• [EXERCISE DETAILS] Please keep pictures out and return the lines below exactly, from the one holding "ねぎとろ丼定食（豚汁付き）" through the last, both included.
Start of Block
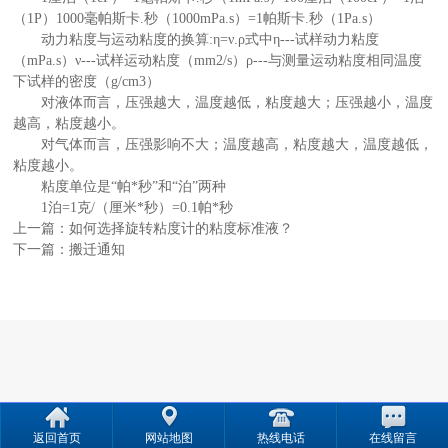
（1P）1000毫帕斯卡.秒（1000mPa.s）=1帕斯卡.秒（1Pa.s）
动力粘度与运动粘度的换算:η=ν.ρ式中η---试样动力粘度
（mPa.s）ν---试样运动粘度（mm2/s）ρ---与测量运动粘度相同温度
下试样的密度（g/cm3）
对液体而言，压强越大，温度越低，粘度越大；压强越小，温度
越高，粘度越小。
对气体而言，压强影响不大；温度越高，粘度越大，温度越低，
粘度越小。
粘度单位是“帕*秒”和“泊”两种
1泊=1克/（厘米*秒）=0.1帕*秒
上一篇：
如何选择旋转粘度计的粘度标准液？
下一篇：
搬迁通知
返回首页
网站地图
热线电话
在线留言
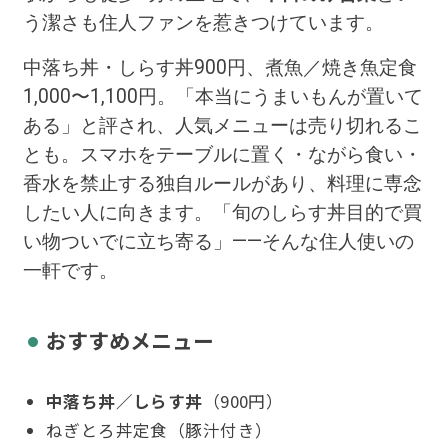
う潔さも住人ファンを惹きつけています。
中落ち丼・しらす丼900円、煮魚／焼き魚定食
1,000〜1,100円。「本当にうまいもんが置いて
ある」と評され、人気メニューは売り切れるこ
とも。スマホをテーブルに置く・ながら食い・
香水を禁止する独自ルールがあり、料理に専念
したい人に向きます。「旬のしらす丼目的で買
い物ついでに立ち寄る」——そんな住人使いの
一軒です。
おすすめメニュー
中落ち丼／しらす丼
（900円）
ねぎとろ丼定食（豚汁付き）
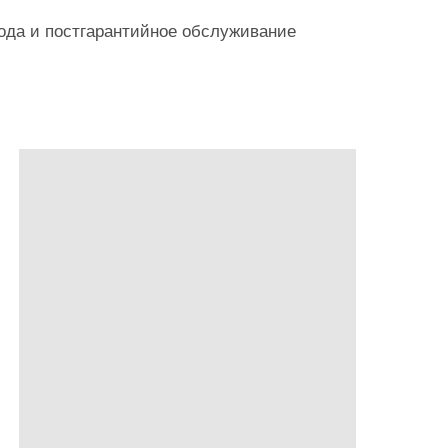
года и постгарантийное обслуживание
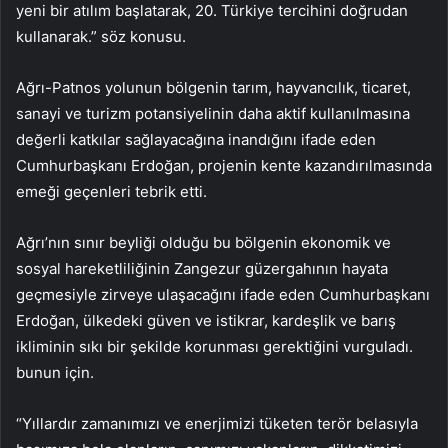
yeni bir atılım başlatarak, 20. Türkiye tercihini doğrudan
kullanarak.” söz konusu.
Ağrı-Patnos yolunun bölgenin tarım, hayvancılık, ticaret,
sanayi ve turizm potansiyelinin daha aktif kullanılmasına
değerli katkılar sağlayacağına inandığını ifade eden
Cumhurbaşkanı Erdoğan, projenin kente kazandırılmasında
emeği geçenleri tebrik etti.
Ağrı’nın sınır beyliği olduğu bu bölgenin ekonomik ve
sosyal hareketliliğinin Zangezur güzergahının hayata
geçmesiyle zirveye ulaşacağını ifade eden Cumhurbaşkanı
Erdoğan, ülkedeki güven ve istikrar, kardeşlik ve barış
ikliminin sıkı bir şekilde korunması gerektiğini vurguladı.
bunun için.
“Yıllardır zamanımızı ve enerjimizi tüketen terör belasıyla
End of Block
• [TASK OUTPUT]
ねぎとろ丼定食（豚汁付き）
года и постгарантийное обслуживание
yeni bir atılım başlatarak, 20. Türkiye tercihini doğrudan
kullanarak.” söz konusu.
Ağrı-Patnos yolunun bölgenin tarım, hayvancılık, ticaret,
sanayi ve turizm potansiyelinin daha aktif kullanılmasına
değerli katkılar sağlayacağına inandığını ifade eden
Cumhurbaşkanı Erdoğan, projenin kente kazandırılmasında
emeği geçenleri tebrik etti.
Ağrı’nın sınır beyliği olduğu bu bölgenin ekonomik ve
sosyal hareketliliğinin Zangezur güzergahının hayata
geçmesiyle zirveye ulaşacağını ifade eden Cumhurbaşkanı
Erdoğan, ülkedeki güven ve istikrar, kardeşlik ve barış
ikliminin sıkı bir şekilde korunması gerektiğini vurguladı.
bunun için.
“Yıllardır zamanımızı ve enerjimizi tüketen terör belasıyla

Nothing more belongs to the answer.